DATA SECTION START

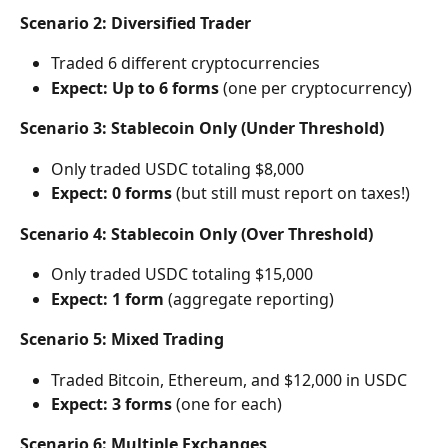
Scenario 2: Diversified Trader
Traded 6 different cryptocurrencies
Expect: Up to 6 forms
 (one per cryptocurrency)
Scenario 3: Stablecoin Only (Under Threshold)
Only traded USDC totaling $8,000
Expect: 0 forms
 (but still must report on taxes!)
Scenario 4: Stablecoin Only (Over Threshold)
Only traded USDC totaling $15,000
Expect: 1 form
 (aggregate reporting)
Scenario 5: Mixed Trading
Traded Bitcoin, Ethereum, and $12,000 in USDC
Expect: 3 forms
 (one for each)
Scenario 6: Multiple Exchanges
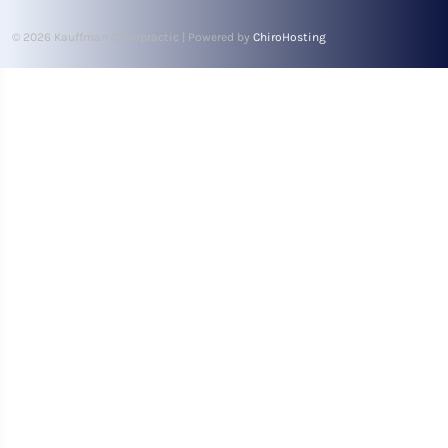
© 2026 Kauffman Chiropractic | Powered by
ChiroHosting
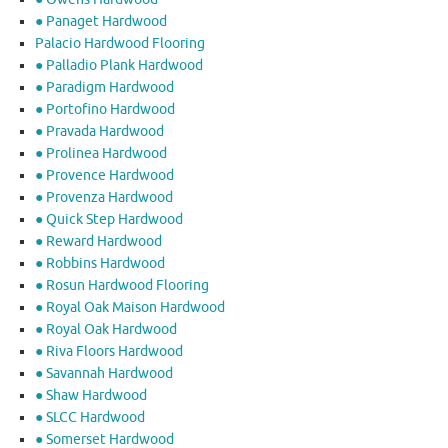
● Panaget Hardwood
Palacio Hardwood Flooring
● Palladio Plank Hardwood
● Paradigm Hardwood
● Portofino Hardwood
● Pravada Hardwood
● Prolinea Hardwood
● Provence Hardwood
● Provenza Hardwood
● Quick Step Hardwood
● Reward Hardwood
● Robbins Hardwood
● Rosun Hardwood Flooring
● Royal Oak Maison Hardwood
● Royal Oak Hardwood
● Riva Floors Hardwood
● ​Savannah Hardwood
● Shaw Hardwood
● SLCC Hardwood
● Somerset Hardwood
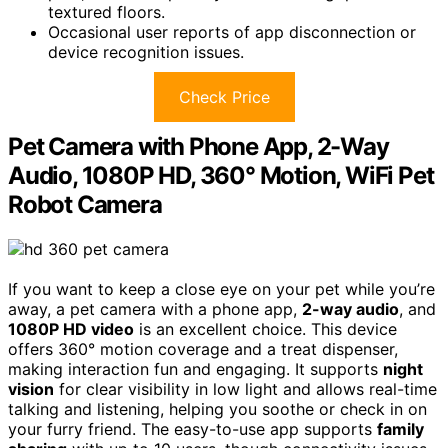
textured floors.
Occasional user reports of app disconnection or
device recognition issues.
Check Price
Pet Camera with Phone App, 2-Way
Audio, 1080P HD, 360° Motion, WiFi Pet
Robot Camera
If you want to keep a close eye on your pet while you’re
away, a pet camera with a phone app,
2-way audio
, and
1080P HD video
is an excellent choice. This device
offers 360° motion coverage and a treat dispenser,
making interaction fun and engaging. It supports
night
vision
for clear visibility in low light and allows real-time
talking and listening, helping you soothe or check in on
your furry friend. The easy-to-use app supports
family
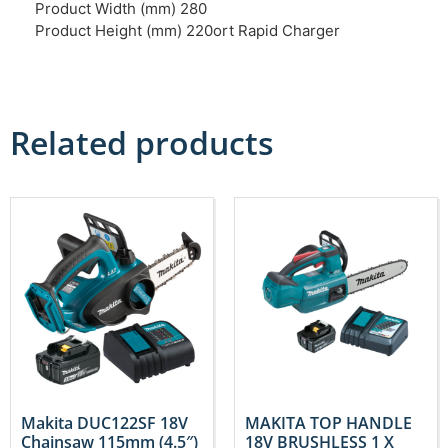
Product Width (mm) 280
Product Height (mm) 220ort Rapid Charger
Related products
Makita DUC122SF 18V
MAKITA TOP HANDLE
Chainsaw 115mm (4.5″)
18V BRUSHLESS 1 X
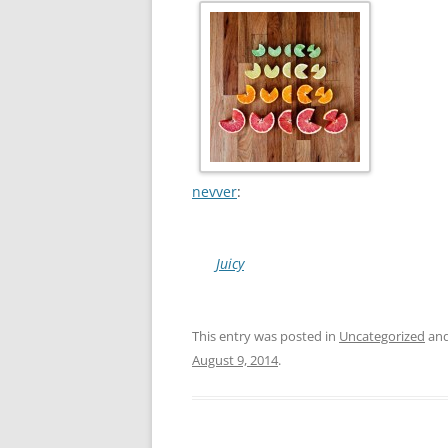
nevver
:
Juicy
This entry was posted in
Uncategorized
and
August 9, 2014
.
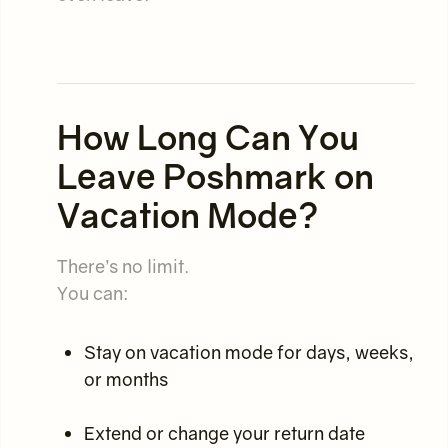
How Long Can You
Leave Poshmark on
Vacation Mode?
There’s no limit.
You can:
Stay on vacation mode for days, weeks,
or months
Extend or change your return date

DATA SECTION END

* PROBLEM
Return all lines above that mention the word "Stablecoin".

* YOUR SOLUTION
Scenario 3: Stablecoin Only (Under Threshold)
Scenario 4: Stablecoin Only (Over Threshold)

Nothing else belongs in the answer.